Anti-Helicobacter pylori Biofilm Extracts from Rubus idaeus and Rubus occidentalis.

Helicobacter pylori infections are still an important health problem and are directly related to the development of gastric ulcer, gastric adenocarcinoma, mucosal lymphoid tissue lymphoma, and diabetes. At the same time, the number of substances/drugs effective against these bacteria is limited due to increasing resistance. Raw plant materials from various species of the Rubus genus-fruits and shoots-have shown antimicrobial activity in numerous studies against different bacteria, including H. pylori in a planktonic form. Research carried out on a model using fragments of intravenous infusions and triphenyl tetrazolium chloride (TTC) as a dye showed that the shoot extract of Rubus idaeus 'Willamette', the fruit extract of R. idaeus 'Poranna Rosa', R. idaeus and R. idaeus 'Laszka', and R. occidentalis Litacz' prevent the formation of biofilm by H. pylori. Active concentrations inhibiting biofilm formation were 6.65 mg/mL for shoots and 16.65 mg/mL for fruits.
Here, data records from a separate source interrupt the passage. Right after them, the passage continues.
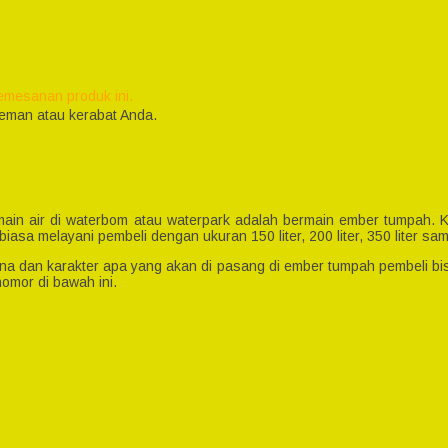
emesanan produk ini.
eman atau kerabat Anda.
main air di waterbom atau waterpark adalah bermain ember tumpah.
sa melayani pembeli dengan ukuran 150 liter, 200 liter, 350 liter sam
na dan karakter apa yang akan di pasang di ember tumpah pembeli bis
omor di bawah ini.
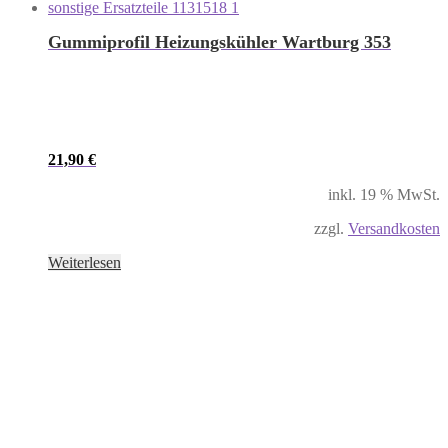
Gummiprofil Heizungskühler Wartburg 353
21,90
€
inkl. 19 % MwSt.
zzgl.
Versandkosten
Weiterlesen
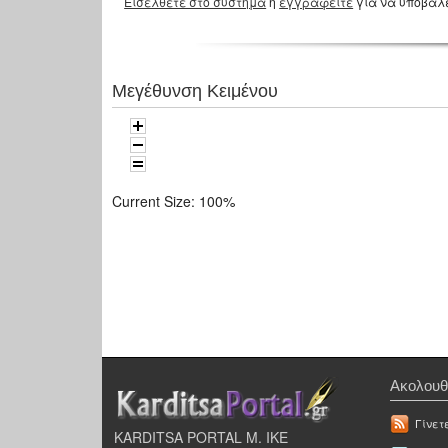
Εισέλθετε στο σύστημα
ή
εγγραφείτε
για να υποβάλ
Μεγέθυνση Κειμένου
Current Size:
100%
Ακολουθ
Γίνετ
KARDITSA PORTAL Μ. ΙΚΕ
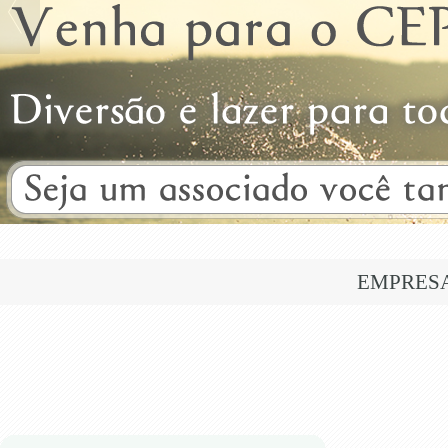
EMPRES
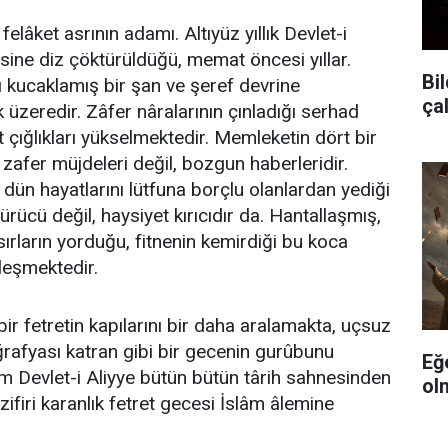
felâket asrının adamı. Altıyüz yıllık Devlet-i
esine diz çöktürüldüğü, memat öncesi yıllar.
Bil
rı kucaklamış bir şan ve şeref devrine
ça
 üzeredir. Zâfer nâralarının çınladığı serhad
at çığlıkları yükselmektedir. Memleketin dört bir
zafer müjdeleri değil, bozgun haberleridir.
, dün hayatlarını lütfuna borçlu olanlardan yediği
rücü değil, haysiyet kırıcıdır da. Hantallaşmış,
ırların yorduğu, fitnenin kemirdiği bu koca
eşmektedir.
bir fetretin kapılarını bir daha aralamakta, uçsuz
afyası katran gibi bir gecenin gurûbunu
Eğ
m Devlet-i Aliyye bütün bütün târih sahnesinden
ol
zifiri karanlık fetret gecesi İslâm âlemine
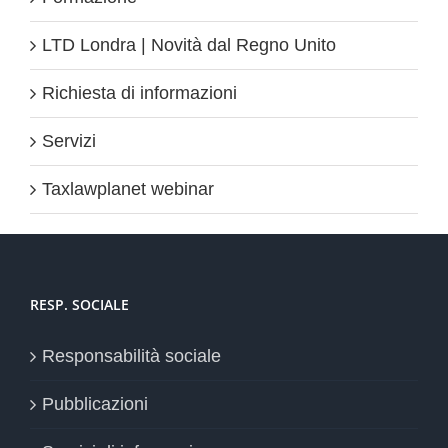
LTD Londra | Novità dal Regno Unito
Richiesta di informazioni
Servizi
Taxlawplanet webinar
RESP. SOCIALE
Responsabilità sociale
Pubblicazioni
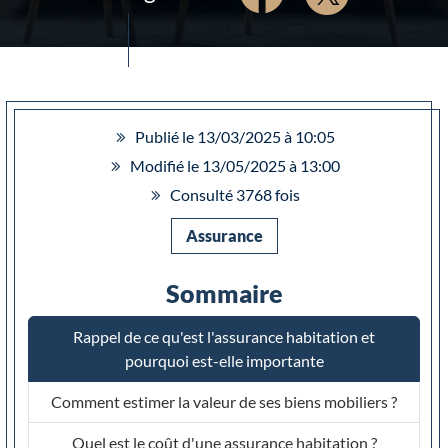
Publié le 13/03/2025 à 10:05
Modifié le 13/05/2025 à 13:00
Consulté 3768 fois
Assurance
Sommaire
Rappel de ce qu'est l'assurance habitation et
pourquoi est-elle importante
Comment estimer la valeur de ses biens mobiliers ?
Quel est le coût d'une assurance habitation ?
However, in the resulting biofilm, the extract from the shoots of R. idaeus 'Willamette' and the fruit of R. idaeus 'Poranna Rosa' at a concentration of 16.65 mg/mL was active against living bacteria, and the remaining extracts showed such activity at a concentration of 33.3 mg/mL. In studies on the interaction of the extract with antibiotics on biofilm, the extract from the shoots of R. idaeus 'Willamette' showed synergy with doxycycline and levofloxacin, additivity with amoxicillin and clarithromycin, and neutrality with metronidazole. H. pylori biofilm research was carried out in a newly elaborated research model-culture on fragments of intravenous infusions with the addition of TTC as a marker of living bacterial cells. The research results may constitute the basis for the development of new combination therapies for the treatment of H. pylori infections, including its resistant strains. The proposed new biofilm research model, which is cheap and effective, may allow testing of new substances that are potentially more effective against H. pylori and other biofilm-forming bacterial strains.